Concert receives US$4m milestone in GSK alliance

Published: 21-Jun-2011

The companies are developing Concert’s HIV protease inhibitor, CTP-298


Concert Pharmaceuticals has received a US$4m milestone payment from GlaxoSmithKline (GSK) as part of the firms’ strategic alliance to develop Concert’s HIV protease inhibitor (HIV-PI) programme.

The alliance with GSK was formed in 2009. In the HIV development programme a number of deuterium modified-versions of atazanavir were evaluated preclinically and a subset selected for further testing in early human clinical studies.
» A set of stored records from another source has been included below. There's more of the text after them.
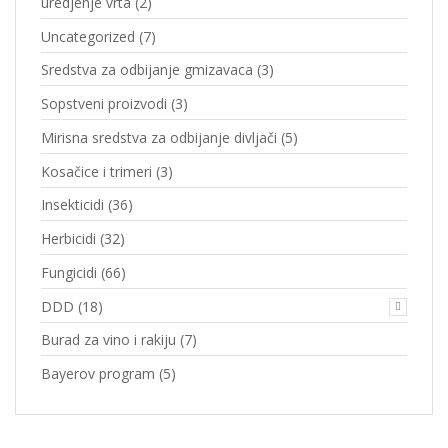
uredjenje vrta
(2)
Uncategorized
(7)
Sredstva za odbijanje gmizavaca
(3)
Sopstveni proizvodi
(3)
Mirisna sredstva za odbijanje divljači
(5)
Kosačice i trimeri
(3)
Insekticidi
(36)
Herbicidi
(32)
Fungicidi
(66)
DDD
(18)
Burad za vino i rakiju
(7)
Bayerov program
(5)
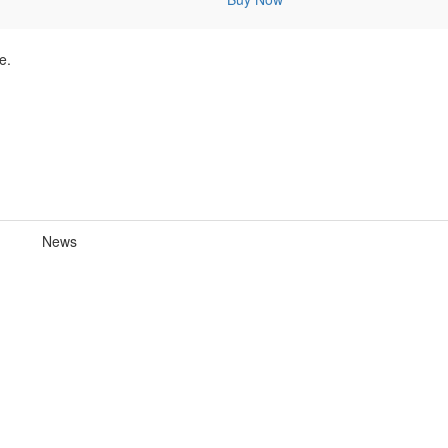
e.
News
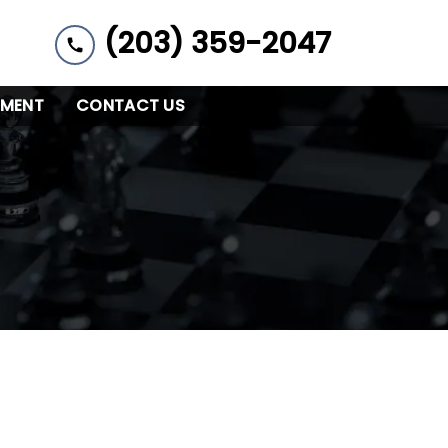
(203) 359-2047
YMENT
CONTACT US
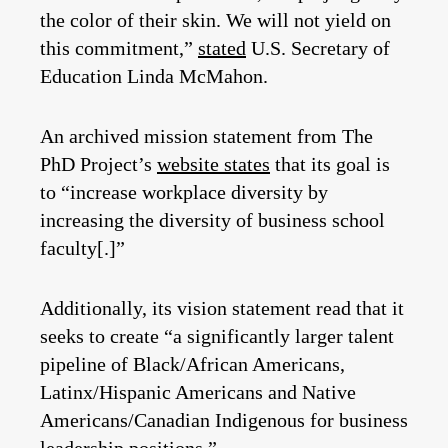
the color of their skin. We will not yield on
this commitment,”
stated
U.S. Secretary of
Education Linda McMahon.
An archived mission statement from The
PhD Project’s
website states
that its goal is
to “increase workplace diversity by
increasing the diversity of business school
faculty[.]”
Additionally, its vision statement read that it
seeks to create “a significantly larger talent
pipeline of Black/African Americans,
Latinx/Hispanic Americans and Native
Americans/Canadian Indigenous for business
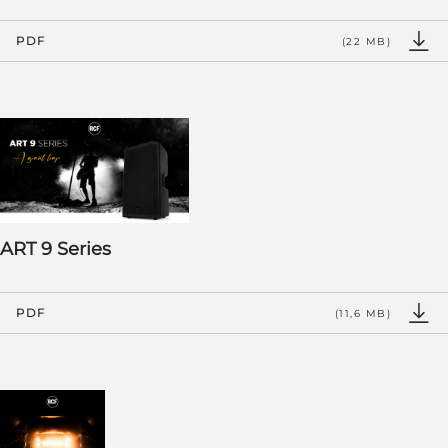
PDF
(22 MB)
ART 9 Series
PDF
(11,6 MB)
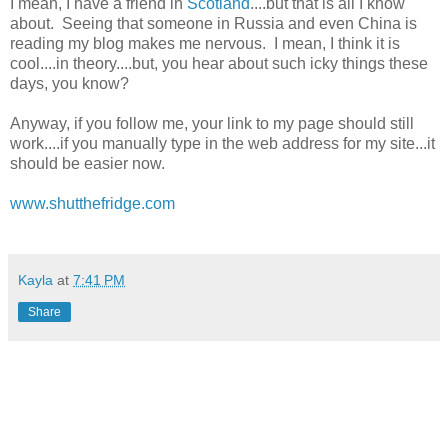
I mean, I have a friend in
Scotland
....but that is all I know
about. Seeing that someone in Russia and even China is
reading my blog makes me nervous. I mean, I think it is
cool....in theory....but, you hear about such icky things these
days, you know?
Anyway, if you follow me, your link to my page should still
work....if you manually type in the web address for my site...it
should be easier now.
www.shutthefridge.com
Kayla
at
7:41 PM
Share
Based on the human data, CTP-298 was selected as the lead compound for further development.

Lexington, US-based Concert expects the programme will advance into initial clinical trials in HIV-positive patients next year.

Deuterium is a non-radioactive relative of hydrogen that can be isolated from seawater and has been used extensively in human metabolic and clinical studies.

‘We are very pleased by the continuing progress of our alliance with GSK and their support of CTP-298's clinical development,’ said Roger Tung, president and ceo of Concert Pharmaceuticals.

‘For this contractual milestone our lead candidate met certain clinical criteria that included improved pharmacokinetics, as compared with atazanavir in healthy human subjects. Achieving those criteria demonstrates the potential of selective deuterium substitution clinically to improve compound performance and represents a significant advancement in our programme.’

The goal of the HIV-PI development programme is to create a potent, once-daily protease inhibitor that does not require ritonavir as a pharmacokinetic boosting agent, and that can be delivered as part of a fixed dose combination with other HIV replication inhibitors.